Both performances can then be played back perfectly synchronised, as if they had been played together. This is a type of overdubbing and can be repeated until all of the tracks are used up.
When recording is completed, the many tracks may be "mixed down" through a mixing console to a 2 track stereo recorder in a format which may then be duplicated and distributed.
The first musician to use multitrack technology was guitarist Les Paul, and Ampex, an American audio company, released commercial multi-track recorders in 1955, naming the process "Sel-Sync" (Selective Synchronous Recording). The earliest multitrack recorders were analog magnetic tape recorders with 2 or 3 tracks.

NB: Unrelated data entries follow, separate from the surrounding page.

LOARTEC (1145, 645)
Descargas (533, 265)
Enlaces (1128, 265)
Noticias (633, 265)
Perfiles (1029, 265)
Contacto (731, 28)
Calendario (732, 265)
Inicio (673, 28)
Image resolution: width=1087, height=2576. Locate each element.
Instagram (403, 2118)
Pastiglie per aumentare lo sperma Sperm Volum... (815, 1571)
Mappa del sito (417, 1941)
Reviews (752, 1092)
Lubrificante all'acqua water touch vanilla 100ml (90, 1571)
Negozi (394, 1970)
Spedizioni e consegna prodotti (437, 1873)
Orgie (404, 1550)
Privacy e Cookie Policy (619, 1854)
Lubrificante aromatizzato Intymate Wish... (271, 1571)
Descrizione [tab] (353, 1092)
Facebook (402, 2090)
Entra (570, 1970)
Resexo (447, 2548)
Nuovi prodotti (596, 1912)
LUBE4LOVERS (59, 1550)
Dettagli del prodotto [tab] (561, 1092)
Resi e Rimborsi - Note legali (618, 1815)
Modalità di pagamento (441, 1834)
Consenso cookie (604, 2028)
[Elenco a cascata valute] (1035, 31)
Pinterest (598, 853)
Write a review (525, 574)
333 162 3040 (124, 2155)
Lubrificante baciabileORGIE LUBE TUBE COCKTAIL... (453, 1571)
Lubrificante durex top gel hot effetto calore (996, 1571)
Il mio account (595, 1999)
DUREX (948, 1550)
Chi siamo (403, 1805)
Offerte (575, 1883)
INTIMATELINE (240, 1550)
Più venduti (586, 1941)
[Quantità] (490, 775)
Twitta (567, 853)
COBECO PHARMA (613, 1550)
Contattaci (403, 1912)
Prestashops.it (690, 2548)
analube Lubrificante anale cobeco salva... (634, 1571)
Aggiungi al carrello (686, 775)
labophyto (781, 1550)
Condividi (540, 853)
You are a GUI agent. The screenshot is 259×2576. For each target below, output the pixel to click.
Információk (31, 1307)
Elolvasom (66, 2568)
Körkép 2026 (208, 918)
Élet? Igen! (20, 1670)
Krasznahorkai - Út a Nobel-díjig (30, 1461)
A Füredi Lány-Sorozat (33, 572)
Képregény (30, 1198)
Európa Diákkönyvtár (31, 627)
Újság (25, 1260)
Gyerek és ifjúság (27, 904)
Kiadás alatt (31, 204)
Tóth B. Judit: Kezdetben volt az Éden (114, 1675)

The artistic potential of the multitrack recorder came to the attention of the public in the 1960's, when artists such as The Beatles and The Beach Boys began to use multitrack recording extensively, and from then on virtually all popular music was recorded in this manner. The technology developed very rapidly during this time -- at the start of their career in 1963, The Beatles recorded in mono on 2-track machines; by 1965 they were using 4-track to create pop music of unprecendented complexity. In the late Sixties they progressed rapidly through 8-track and 16-track recorders, and their final album Abbey Road in 1969, was recorded on one of the first 24-track machines.
Today multitracks can be analog or digital, and are available with many more tracks. Analog multitracks can have up to 24 tracks and use magnetic tape which is up to 2 inches wide. Digital multitracks can have an almost unlimited number of simultanious tracks and can record to and playback from a number of media and formats including digital tape, hard disk, and optical disk.